WHAT THE TASK REQUIRES → Copy only those lines which run from the line containing "わせて調整してくださいね。" to the end of the entries below, both inclusive, exactly as written and with no pictures.

[Saved entries]
================================

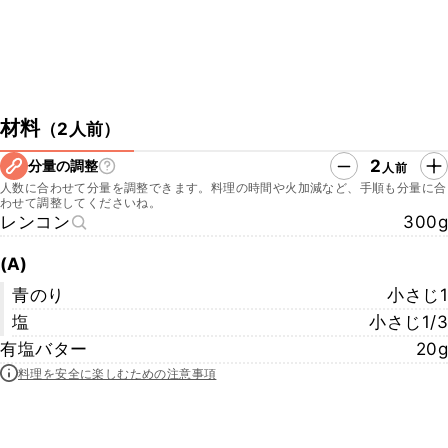
材料
（
2人前
）
2
分量の調整
人前
人数に合わせて分量を調整できます。料理の時間や火加減など、手順も分量に合
わせて調整してくださいね。
レンコン
300g
(A)
青のり
小さじ1
塩
小さじ1/3
有塩バター
20g
料理を安全に楽しむための注意事項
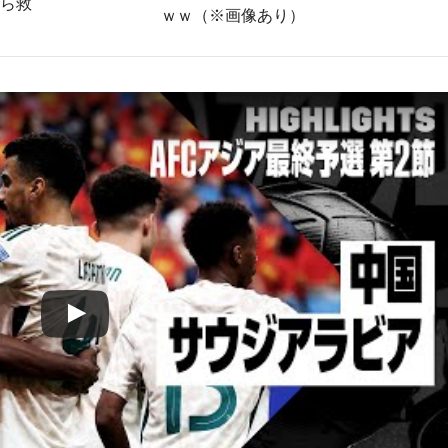
ら救
ｗｗ（※画像あり）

================================

YOUR RESPONSE →
わせて調整してくださいね。
レンコン
300g
(A)
青のり
小さじ1
塩
小さじ1/3
有塩バター
20g
料理を安全に楽しむための注意事項
ら救
ｗｗ（※画像あり）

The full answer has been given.